WHAT THE TASK ASKS: Look through the data below for the string "bowel", and copy every line where it turns up.

_ _ _ _ _

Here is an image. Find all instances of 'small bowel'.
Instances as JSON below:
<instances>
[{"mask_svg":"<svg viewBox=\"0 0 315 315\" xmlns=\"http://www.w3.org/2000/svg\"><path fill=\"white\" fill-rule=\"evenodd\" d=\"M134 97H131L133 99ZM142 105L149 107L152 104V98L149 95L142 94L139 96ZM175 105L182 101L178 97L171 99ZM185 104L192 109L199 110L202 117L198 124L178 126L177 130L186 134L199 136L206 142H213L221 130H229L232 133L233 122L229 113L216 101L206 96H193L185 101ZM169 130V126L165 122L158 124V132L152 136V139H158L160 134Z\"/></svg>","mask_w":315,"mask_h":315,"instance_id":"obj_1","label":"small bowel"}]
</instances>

_ _ _ _ _

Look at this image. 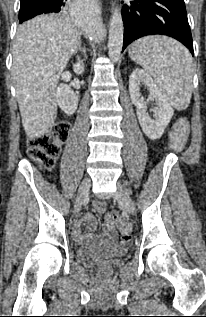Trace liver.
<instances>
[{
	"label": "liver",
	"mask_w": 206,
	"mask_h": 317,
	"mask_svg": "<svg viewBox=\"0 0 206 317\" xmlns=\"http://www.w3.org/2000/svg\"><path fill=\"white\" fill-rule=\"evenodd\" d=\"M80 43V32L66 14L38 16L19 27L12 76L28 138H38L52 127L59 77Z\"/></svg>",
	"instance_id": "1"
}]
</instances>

_ _ _ _ _

ANSWER SECTION:
Here is an image. Find all instances of 'small bowel'.
[{"mask_svg":"<svg viewBox=\"0 0 315 315\" xmlns=\"http://www.w3.org/2000/svg\"><path fill=\"white\" fill-rule=\"evenodd\" d=\"M134 97H131L133 99ZM142 105L149 107L152 104V98L149 95L142 94L139 96ZM175 105L182 101L178 97L171 99ZM185 104L192 109L199 110L202 117L198 124L178 126L177 130L186 134L199 136L206 142H213L221 130H229L232 133L233 122L229 113L216 101L206 96H193L185 101ZM169 130V126L165 122L158 124V132L152 136V139H158L160 134Z\"/></svg>","mask_w":315,"mask_h":315,"instance_id":"obj_1","label":"small bowel"}]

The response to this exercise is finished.